O ser humano não se cansa de surpreender. Na fila do supermercado, bem no caixa rápido para quem leva até 10 itens, a senhora posicionou o carrinho cheio. Muito cheio. Ao lado, a garotinha alertou: “– Mãe, aqui é só para quem tem 10 compras. Está escrito ali”.

A jovem senhora fez cara de paisagem e pôs o dedo indicador em frente a boca – gesto universal de pedido de silêncio.

A menina, que deve ter 9, 10 anos, insistiu: “– Mas mãe, olha o que está escrito ali”. A mulher, mais ríspida, soltou um psiu, acompanhado de uma cara bem feia. A próxima ameaça provavelmente seria tirar todos os pacotes de biscoito do carrinho. Mas a menina não se intimidou e voltou a dizer que a mãe estava no caixa errado.

O rapaz que vinha atrás e não usava nem a cestinha, abraçando suas poucas compras, tinha a impassividade dos humildes, a mocinha do caixa fingia se concentrar nas compras do cliente que digitava a senha do cartão na maquininha. O único olhar reprovador foi o do homem que pagava.  Não disse nada; não precisava.

A mulher deu ré no carrinho e foi procurar outro caixa, mas fez cara de quem comeu e não gostou e pisou alto com a altivez de um ministro pego em flagrante delito. Evidentemente contrariada, esperou a passagem de um carrinho tão cheio quanto o dela sem dizer nada; e sem responder as perguntas que a menininha fazia sem parar e sobre tudo – menos sobre a fila do caixa; aquilo estava resolvido.

Falta de educação faz parte da vida adulta. Não devia mas faz. Nos acostumamos com as pequenas malandragens do dia a dia, como carros estacionados em fila dupla, troco de balinha, o médico que pergunta se a gente vai querer nota fiscal, porque aí é mais caro ou o fiscal que dá toda a pinta de querer uma bola, mas a gente nunca sabe se é para se livrar do problema ou para ser flagrado em mais um delito.

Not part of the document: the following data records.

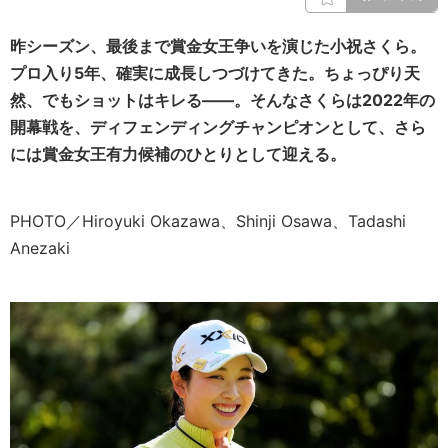
昨シーズン、最後まで賞金女王争いを演じた小祝さくら。
プロ入り5年、確実に成長しつづけてきた。ちょっぴり天
然、でもショットはキレる――。そんなさくらは2022年の
開幕戦を、ディフェンディングチャンピオンとして、さら
には賞金女王有力候補のひとりとして迎える。
PHOTO／Hiroyuki Okazawa、Shinji Osawa、Tadashi
Anezaki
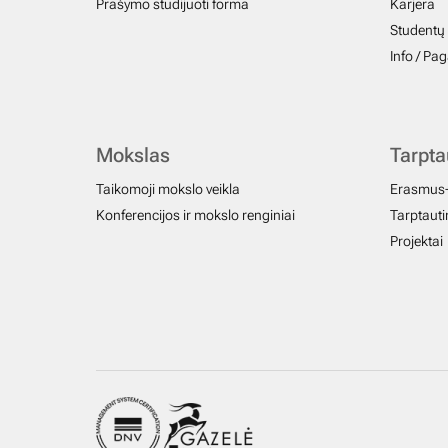
Prašymo studijuoti forma
Karjera
Studentų 
Info / Pa
Mokslas
Tarpt
Taikomoji mokslo veikla
Erasmus
Konferencijos ir mokslo renginiai
Tarptautin
Projektai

As crianças deviam estar protegidas desse mundo. A formação do caráter precisa de exemplos retos, incorruptíveis, pretos ou brancos; depois a vida vai tratar de torcer a personalidade de cada um da maneira que se apresentar e surgirão os tons de cinza.

Adultos são capazes de entender a responsabilidade que cada ação traz consigo; conhecem as consequências, mesmo que finjam surpresa quando pegos com a mão na botija.

Há um enorme desânimo no país, que aumenta a cada ex-culpado declarado inocente, a cada malandragem judicial descoberta, a cada poderoso resgatado. Há uma breve comemoração quando alguém de alto coturno é levado aos costumes, mas a ressaca vem em seguida. “Onde vamos parar?” virou uma pergunta retórica há tempos, infelizmente sem data para deixar de ecoar. E vamos levando.

A pequena esperteza da mulher do caixa foi barrada por uma criança que ainda não entende o mundo dos adultos. Pena que logo, logo ela será uma de nós.